Ludovic Courtès <[email protected]> skribis: > As reported by Tobias on IRC (in the context of ‘hpcguix-web’), > checkouts managed by Guile-Git appear to grow beyond reason. As an > example, here’s the same ‘.git’ managed with Guile-Git and with Git: > > $ du -hs > ~/.cache/guix/checkouts/pjmkglp4t7znuugeurpurzikxq3tnlaywmisyr27shj7apsnalwq > 6.7G > /home/ludo/.cache/guix/checkouts/pjmkglp4t7znuugeurpurzikxq3tnlaywmisyr27shj7apsnalwq > $ du -hs .git > 517M .git
Unsurprisingly, GC makes a big difference: --8<---------------cut here---------------start------------->8--- $ cp -r ~/.cache/guix/checkouts/pjmkglp4t7znuugeurpurzikxq3tnlaywmisyr27shj7apsnalwq /tmp/checkout $ (cd /tmp/checkout/; git gc) Enumerating objects: 717785, done. Counting objects: 100% (717785/717785), done.

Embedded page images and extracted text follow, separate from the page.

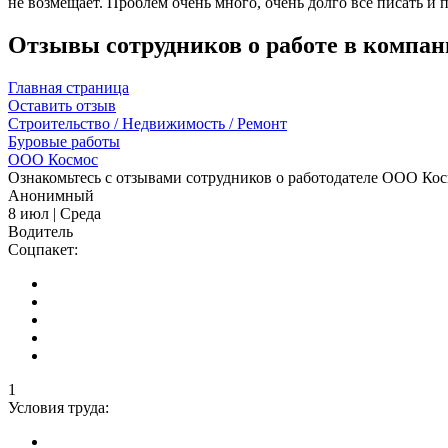
не возмещает. Проблем очень много, очень долго все писать и 
Отзывы сотрудников о работе в компа
Главная страница
Оставить отзыв
Строительство / Недвижимость / Ремонт
Буровые работы
ООО Космос
Ознакомьтесь с отзывами сотрудников о работодателе ООО Косм
Анонимный
8 июл | Среда
Водитель
Соцпакет:
1
Условия труда: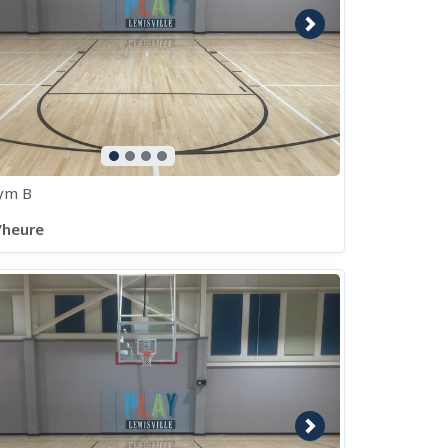
e précédente
Image suivante
ym B
/heure
e précédente
Image suivante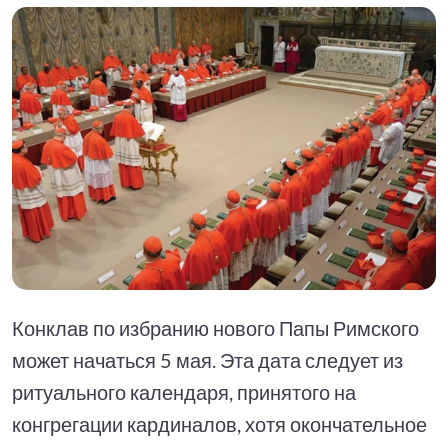
Конклав по избранию нового Папы Римского
может начаться 5 мая. Эта дата следует из
ритуального календаря, принятого на
конгрегации кардиналов, хотя окончательное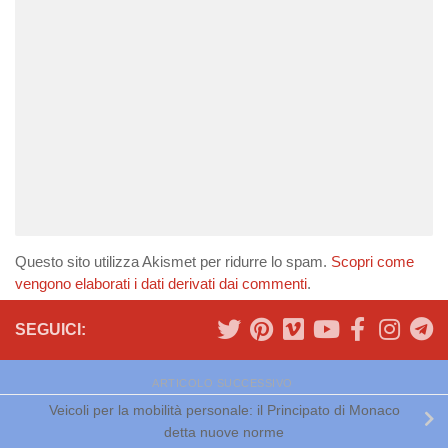
Questo sito utilizza Akismet per ridurre lo spam.
Scopri come
vengono elaborati i dati derivati dai commenti
.
SEGUICI:
ARTICOLO SUCCESSIVO
Veicoli per la mobilità personale: il Principato di Monaco
detta nuove norme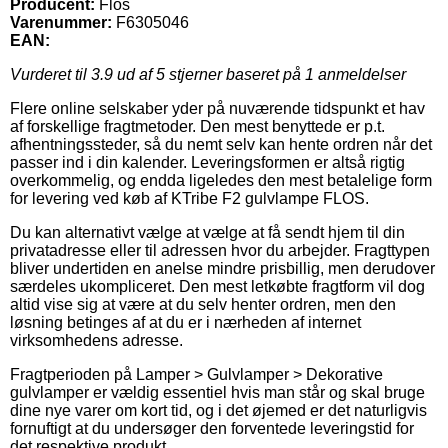
Producent:
Flos
Varenummer:
F6305046
EAN:
Vurderet til
3.9
ud af 5 stjerner baseret på
1
anmeldelser
Flere online selskaber yder på nuværende tidspunkt et hav
af forskellige fragtmetoder. Den mest benyttede er p.t.
afhentningssteder, så du nemt selv kan hente ordren når det
passer ind i din kalender. Leveringsformen er altså rigtig
overkommelig, og endda ligeledes den mest betalelige form
for levering ved køb af KTribe F2 gulvlampe FLOS.
Du kan alternativt vælge at vælge at få sendt hjem til din
privatadresse eller til adressen hvor du arbejder. Fragttypen
bliver undertiden en anelse mindre prisbillig, men derudover
særdeles ukompliceret. Den mest letkøbte fragtform vil dog
altid vise sig at være at du selv henter ordren, men den
løsning betinges af at du er i nærheden af internet
virksomhedens adresse.
Fragtperioden på Lamper > Gulvlamper > Dekorative
gulvlamper er vældig essentiel hvis man står og skal bruge
dine nye varer om kort tid, og i det øjemed er det naturligvis
fornuftigt at du undersøger den forventede leveringstid for
det respektive produkt.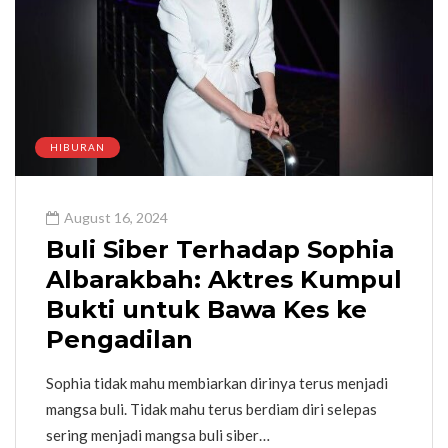
HIBURAN
August 16, 2024
Buli Siber Terhadap Sophia
Albarakbah: Aktres Kumpul
Bukti untuk Bawa Kes ke
Pengadilan
Sophia tidak mahu membiarkan dirinya terus menjadi
mangsa buli. Tidak mahu terus berdiam diri selepas
sering menjadi mangsa buli siber…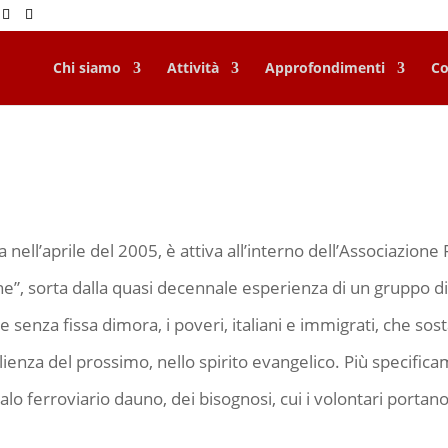
Chi siamo
Attività
Approfondimenti
Co
nell’aprile del 2005, è attiva all’interno dell’Associazione F
ne”, sorta dalla quasi decennale esperienza di un gruppo di 
enza fissa dimora, i poveri, italiani e immigrati, che sost
ienza del prossimo, nello spirito evangelico. Più specificam
calo ferroviario dauno, dei bisognosi, cui i volontari portan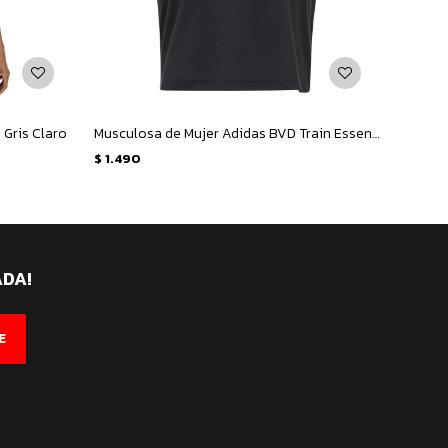
 Gris Claro
Musculosa de Mujer Adidas BVD Train Essentials Boxy Workout - Negro
$
1.490
$
1.49
ADA!
E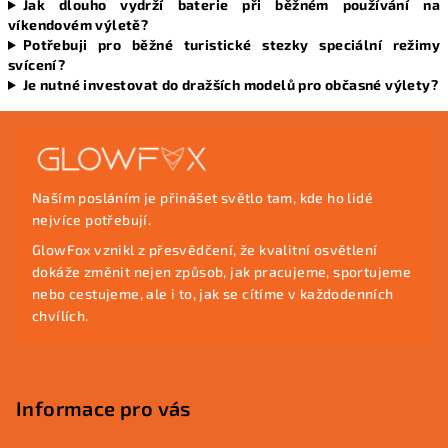
Jak dlouho vydrží baterie při běžném používání na
víkendovém výletě?
Potřebuji pro běžné turistické stezky speciální režimy
svícení?
Je nutné investovat do dražších modelů pro občasné výlety?
Z
á
p
Naším posláním je přinášet světlo tam, kde ho lidé
a
nejvíce potřebují.
t
GlowFox vznikl z přesvědčení, že kvalitní osvětlení
í
dokáže změnit nejen způsob, jak pracujeme, sportujeme
nebo cestujeme, ale i to, jak se cítíme v každodenních
chvílích.
Informace pro vás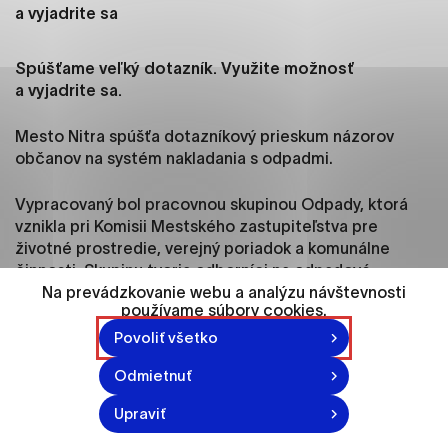
ako je navigácia na stránke a prístup k
a vyjadrite sa
zabezpečeným oblastiam webovej stránky. Bez
týchto súborov cookie nemôže web správne
Spúšťame veľký dotazník. Využite možnosť
fungovať.
a vyjadrite sa.
Analytické cookies
Mesto Nitra spúšťa dotazníkový prieskum názorov
Analytické cookies pomáhajú prevádzkovateľovi
občanov na systém nakladania s odpadmi.
stránok pochopiť, ako návštevníci stránok stránku
používajú, aby mohol stránky optimalizovať a
Vypracovaný bol pracovnou skupinou Odpady, ktorá
ponúknuť im lepšiu skúsenosť. Všetky dáta sa
vznikla pri Komisii Mestského zastupiteľstva pre
zbierajú anonymne a nie je možné ich spojiť s
životné prostredie, verejný poriadok a komunálne
konkrétnou osobou.
činnosti. Skupinu tvoria odborníci na odpadové
hospodárstvo.
Na prevádzkovanie webu a analýzu návštevnosti
používame súbory cookies.
Označiť všetko
Poslankyňa Jarmila Králová, ktorá iniciovala dotazník, aj
Povoliť všetko
Uložiť nastavenia
vznik pracovnej skupiny o jeho účele a prínose hovorí:
Odmietnuť
„
V súčasnej dobe je problematika odpadov,
Viac informácií
predovšetkým separovania a kompostovania, či tzv.
Upraviť
ZERO waste často diskutovaná téma medzi obyvateľmi i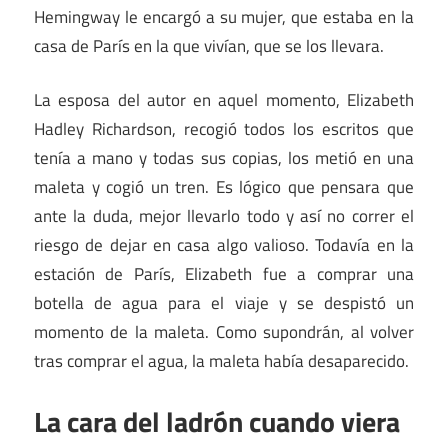
Hemingway le encargó a su mujer, que estaba en la
casa de París en la que vivían, que se los llevara.
La esposa del autor en aquel momento, Elizabeth
Hadley Richardson, recogió todos los escritos que
tenía a mano y todas sus copias, los metió en una
maleta y cogió un tren. Es lógico que pensara que
ante la duda, mejor llevarlo todo y así no correr el
riesgo de dejar en casa algo valioso. Todavía en la
estación de París, Elizabeth fue a comprar una
botella de agua para el viaje y se despistó un
momento de la maleta. Como supondrán, al volver
tras comprar el agua, la maleta había desaparecido.
La cara del ladrón cuando viera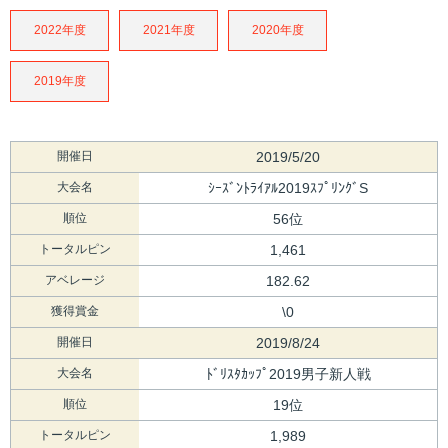
2022年度
2021年度
2020年度
2019年度
開催日
2019/5/20
大会名
ｼｰｽﾞﾝﾄﾗｲｱﾙ2019ｽﾌﾟﾘﾝｸﾞS
順位
56位
トータルピン
1,461
アベレージ
182.62
獲得賞金
\0
開催日
2019/8/24
大会名
ﾄﾞﾘｽﾀｶｯﾌﾟ2019男子新人戦
順位
19位
トータルピン
1,989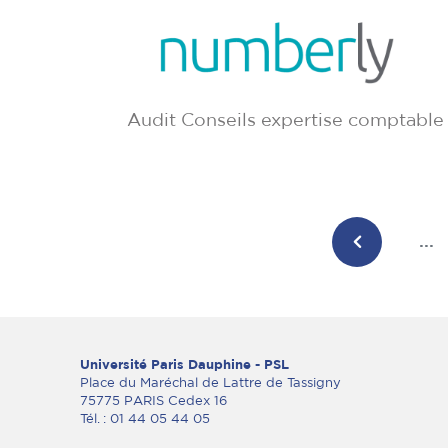
Audit Conseils expertise comptable
...
Université Paris Dauphine - PSL
Place du Maréchal de Lattre de Tassigny
75775 PARIS Cedex 16
Tél. : 01 44 05 44 05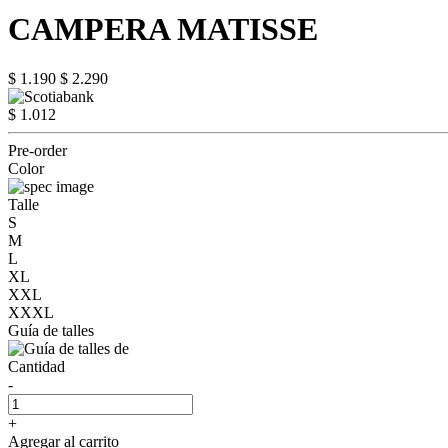
CAMPERA MATISSE
$ 1.190
$ 2.290
$ 1.012
Pre-order
Color
Talle
S
M
L
XL
XXL
XXXL
Guía de talles
Cantidad
-
+
Agregar al carrito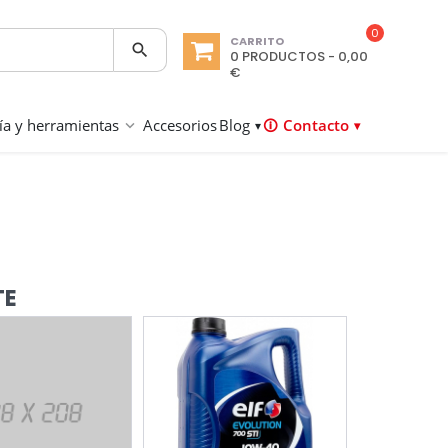
0
CARRITO

0 PRODUCTOS - 0,00
€
ría y herramientas
Accesorios
Blog
Contacto
TE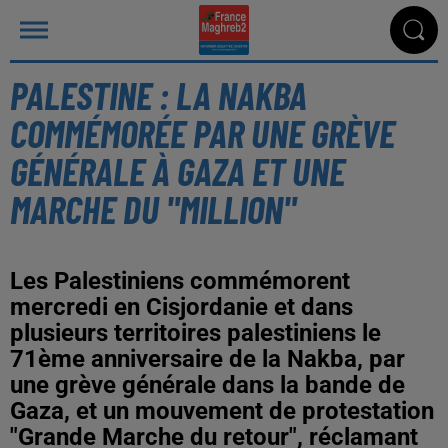
PALESTINE : LA NAKBA
COMMÉMORÉE PAR UNE GRÈVE
GÉNÉRALE À GAZA ET UNE
MARCHE DU "MILLION"
Les Palestiniens commémorent
mercredi en Cisjordanie et dans
plusieurs territoires palestiniens le
71ème anniversaire de la Nakba, par
une grève générale dans la bande de
Gaza, et un mouvement de protestation
"Grande Marche du retour", réclamant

Delta compression using up to 4 threads Compressing objects: 100% (154644/154644), done. Writing objects: 100% (717785/717785), done. Total 717785 (delta 569440), reused 710535 (delta 562274), pack-reused 0 Enumerating cruft objects: 103412, done. Traversing cruft objects: 81753, done. Counting objects: 100% (64171/64171), done. Delta compression using up to 4 threads Compressing objects: 100% (17379/17379), done. Writing objects: 100% (64171/64171), done. Total 64171 (delta 52330), reused 58296 (delta 46792), pack-reused 0 Expanding reachable commits in commit graph: 133730, done. $ du -hs /tmp/checkout 539M /tmp/checkout --8<---------------cut here---------------end--------------->8--- > It would seem that libgit2 doesn’t do the equivalent of ‘git gc’. Confirmed: <https://github.com/libgit2/libgit2/issues/3247>. My inclination for the short term would be to work around this limitation by (1) finding a heuristic to determine is a checkout has likely accumulated too much cruft, and (2) considering such checkouts as expired (thereby forcing a re-clone) or running ‘git gc’ on them if ‘git’ is available. I can’t think of a good heuristic for (1). Birth time could be one, but we’d need statx(2): --8<---------------cut here---------------start------------->8--- $ stat ~/.cache/guix/checkouts/pjmkglp4t7znuugeurpurzikxq3tnlaywmisyr27shj7apsnalwq | tail -4 Access: 2023-09-04 23:13:54.668279105 +0200 Modify: 2023-09-04 11:34:41.665385000 +0200 Change: 2023-09-04 11:34:41.661629102 +0200 Birth: 2021-08-09 10:48:17.748722151 +0200 --8<---------------cut here---------------end--------------->8--- Lacking statx(2), we can approximate creation time by looking at ‘.git/config’: --8<---------------cut here---------------start------------->8--- $ stat ~/.cache/guix/checkouts/pjmkglp4t7znuugeurpurzikxq3tnlaywmisyr27shj7apsnalwq/.git/config | tail -3 Modify: 2021-08-09 10:50:28.031760953 +0200 Change: 2021-08-09 10:50:28.031760953 +0200 Birth: 2021-08-09 10:50:28.031760953 +0200 --8<---------------cut here---------------end--------------->8--- This strategy can be implemented like this:
diff --git a/guix/git.scm b/guix/git.scm index ebe2600209..ed3fa56bc8 100644 --- a/guix/git.scm +++ b/guix/git.scm @@ -405,7 +405,16 @@ (define cached-checkout-expiration ;; Use the mtime rather than the atime to cope with file systems mounted ;; with 'noatime'. - (file-expiration-time (* 90 24 3600) stat:mtime)) + (let ((ttl (* 90 24 3600)) + (max-checkout-retention (* 9 30 24 3600))) + (lambda (file) + (match (false-if-exception (lstat file)) + (#f 0) ;FILE may have been deleted in the meantime + (st (min (pk 'ttl (+ (stat:mtime st) ttl)) + (pk 'maxttl (match (false-if-exception + (lstat (in-vicinity file ".git/config"))) + (#f +inf.0) + (st (+ (stat:mtime st) max-checkout-retention)))))))))) (define %checkout-cache-cleanup-period ;; Period for the removal of expired cached checkouts.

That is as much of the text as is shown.